'''

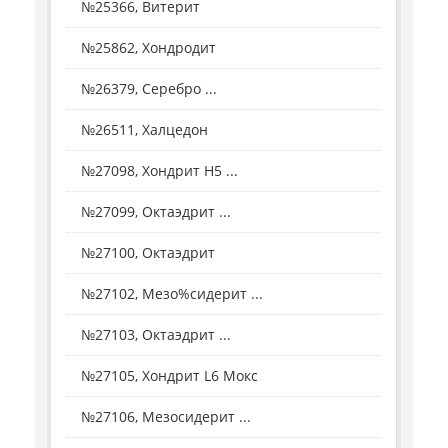
№25366, Витерит
№25862, Хондродит
№26379, Серебро ...
№26511, Халцедон
№27098, Хондрит H5 ...
№27099, Октаэдрит ...
№27100, Октаэдрит
№27102, Мезо%сидерит ...
№27103, Октаэдрит ...
№27105, Хондрит L6 Мокс
№27106, Мезосидерит ...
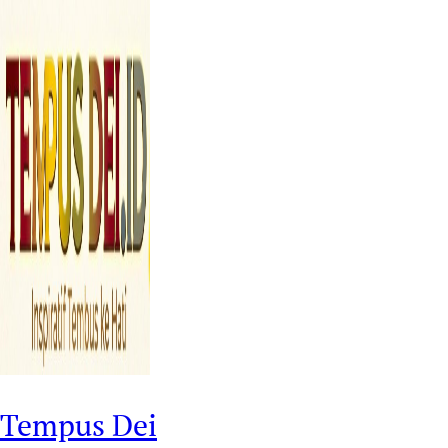
Tempus Dei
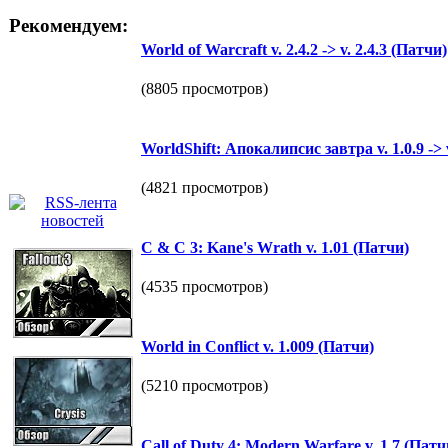
Рекомендуем:
World of Warcraft v. 2.4.2 -> v. 2.4.3 (Патчи)
(8805 просмотров)
WorldShift: Апокалипсис завтра v. 1.0.9 -> 
(4821 просмотров)
C & C 3: Kane's Wrath v. 1.01 (Патчи)
(4535 просмотров)
World in Conflict v. 1.009 (Патчи)
(5210 просмотров)
Call of Duty 4: Modern Warfare v. 1.7 (Патч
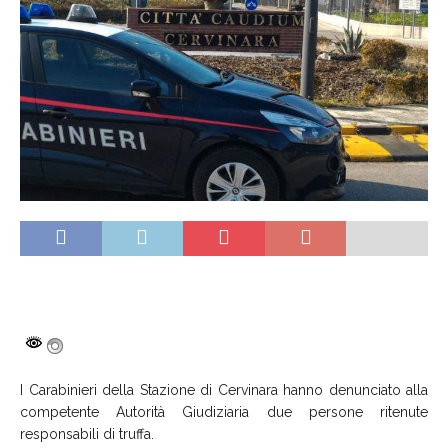
I Carabinieri della Stazione di Cervinara hanno denunciato alla
competente Autorità Giudiziaria due persone ritenute
responsabili di truffa.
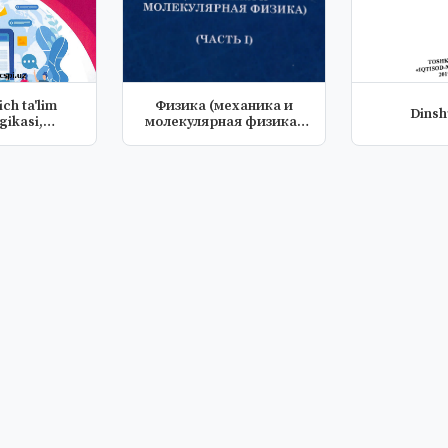
ch ta'lim
Физика (механика и
Dinsh
ikasi,
молекулярная физика)
a va i...
(часть1)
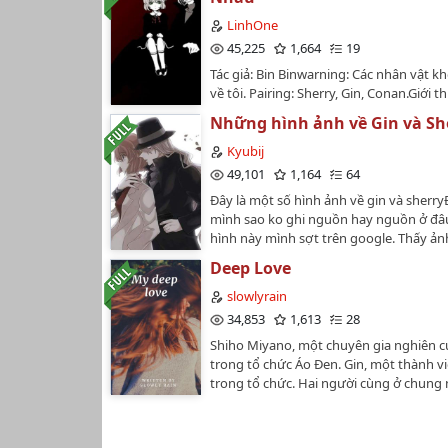
nặng nề. Vào khoảnh khắc đó, cô cũng q
LinhOne
nhìn hắn, mấp máy môi nhẩm lòng: "Là 
45,225
1,664
19
phải không?"…
Tác giả: Bin Binwarning: Các nhân vật k
về tôi. Pairing: Sherry, Gin, Conan.Giới th
cảm của Gin một sát thủ lạnh lùng tron
Những hình ảnh về Gin và Sh
Shiho (Sherry) một thiên tài hóa học. n
người lại ở 2 thế giới hoàn toàn trái ng
Kyubij
tình cảm của họ sẽ ra sao...…
49,101
1,164
64
Đây là một số hình ảnh về gin và sherr
mình sao ko ghi nguồn hay nguồn ở đâ
hình này mình sợt trên google. Thấy ả
độc lạ thì lưu về thôi nên đừng nói mìn
Deep Love
ảnh.…
slowlyrain
34,853
1,613
28
Shiho Miyano, một chuyên gia nghiên 
trong tổ chức Áo Đen. Gin, một thành v
trong tổ chức. Hai người cùng ở chung 
cùng bàn, giúp đỡ lẫn nhau. Việc giúp đ
đổi gì về cảm xúc của hai nhân vật ? H
nhé.Author : Slowly Rain…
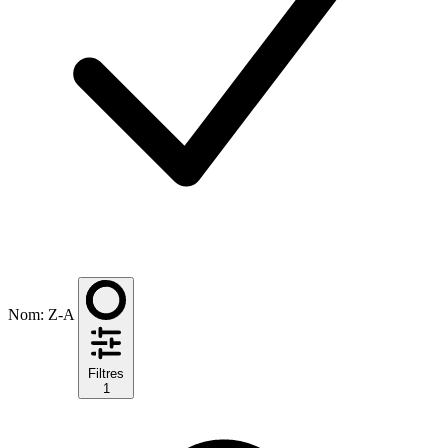
Nom: Z-A
Filtres
1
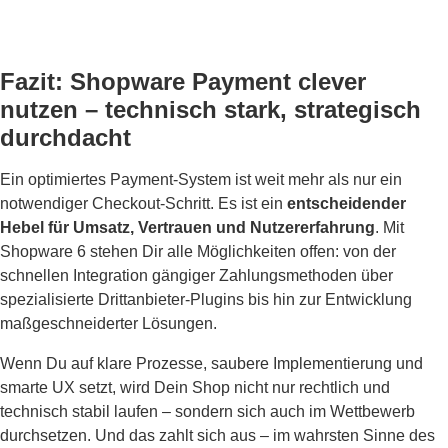
Fazit: Shopware Payment clever
nutzen – technisch stark, strategisch
durchdacht
Ein optimiertes Payment-System ist weit mehr als nur ein
notwendiger Checkout-Schritt. Es ist ein
entscheidender
Hebel für Umsatz, Vertrauen und Nutzererfahrung
. Mit
Shopware 6 stehen Dir alle Möglichkeiten offen: von der
schnellen Integration gängiger Zahlungsmethoden über
spezialisierte Drittanbieter-Plugins bis hin zur Entwicklung
maßgeschneiderter Lösungen.
Wenn Du auf klare Prozesse, saubere Implementierung und
smarte UX setzt, wird Dein Shop nicht nur rechtlich und
technisch stabil laufen – sondern sich auch im Wettbewerb
durchsetzen. Und das zahlt sich aus – im wahrsten Sinne des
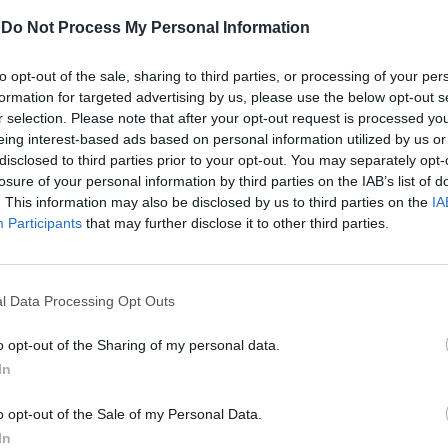
-
Do Not Process My Personal Information
to opt-out of the sale, sharing to third parties, or processing of your per
formation for targeted advertising by us, please use the below opt-out s
r selection. Please note that after your opt-out request is processed y
eing interest-based ads based on personal information utilized by us or
disclosed to third parties prior to your opt-out. You may separately opt-
tivo di misurare in modo puntuale l’impatto
losure of your personal information by third parties on the IAB’s list of
gli eventi sportivi organizzati in Emilia-
. This information may also be disclosed by us to third parties on the
IA
a Regione ha commissionato una ricerca
Participants
that may further disclose it to other third parties.
i conseguiti lo scorso anno, i cui esiti
sentati entro l’estate. Cosa ha detto
«Dopo la firma dell’accordo per la Grande
l Data Processing Opt Outs
l Tour de France nel 2024, oggi
 e rilanciamo il nostro impegno per lo
o opt-out of the Sharing of my personal data.
ti ci stanno dando ragione e la reputazione
In
-Romagna come regione in grado di
organizzare importanti manifestazioni è per
o opt-out of the Sale of my Personal Data.
di orgoglio e soddisfazione. Consapevoli
In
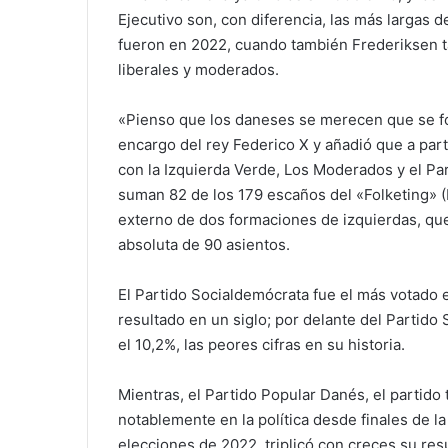
Ejecutivo son, con diferencia, las más largas d
fueron en 2022, cuando también Frederiksen ta
liberales y moderados.
«Pienso que los daneses se merecen que se fo
encargo del rey Federico X y añadió que a par
con la Izquierda Verde, Los Moderados y el Part
suman 82 de los 179 escaños del «Folketing» 
externo de dos formaciones de izquierdas, que 
absoluta de 90 asientos.
El Partido Socialdemócrata fue el más votado e
resultado en un siglo; por delante del Partido S
el 10,2%, las peores cifras en su historia.
Mientras, el Partido Popular Danés, el partido
notablemente en la política desde finales de l
elecciones de 2022, triplicó con creces su resu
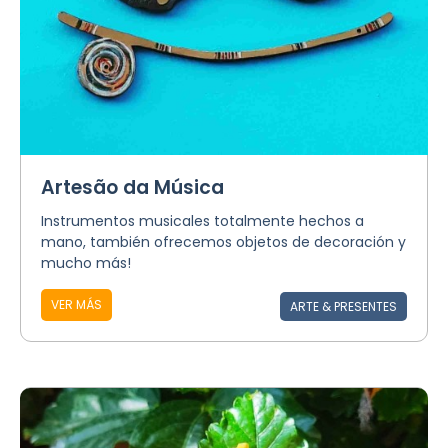
Artesão da Música
Instrumentos musicales totalmente hechos a
mano, también ofrecemos objetos de decoración y
mucho más!
VER MÁS
ARTE & PRESENTES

'''

Your answer should consist solely of the lines from the line with "di orgoglio e soddisfazione. Consapevoli" to the final line of the listing, set down word for word, pictures omitted.

§ **EXERCISE OUTPUT**:
di orgoglio e soddisfazione. Consapevoli
In
Ejecutivo son, con diferencia, las más largas d
fueron en 2022, cuando también Frederiksen ta
liberales y moderados.
«Pienso que los daneses se merecen que se fo
encargo del rey Federico X y añadió que a par
con la Izquierda Verde, Los Moderados y el Part
suman 82 de los 179 escaños del «Folketing» 
externo de dos formaciones de izquierdas, que 
absoluta de 90 asientos.
El Partido Socialdemócrata fue el más votado e
resultado en un siglo; por delante del Partido S
el 10,2%, las peores cifras en su historia.
Mientras, el Partido Popular Danés, el partido
notablemente en la política desde finales de l
elecciones de 2022, triplicó con creces su resu
Artesão da Música
Instrumentos musicales totalmente hechos a
mano, también ofrecemos objetos de decoración y
mucho más!
VER MÁS
ARTE & PRESENTES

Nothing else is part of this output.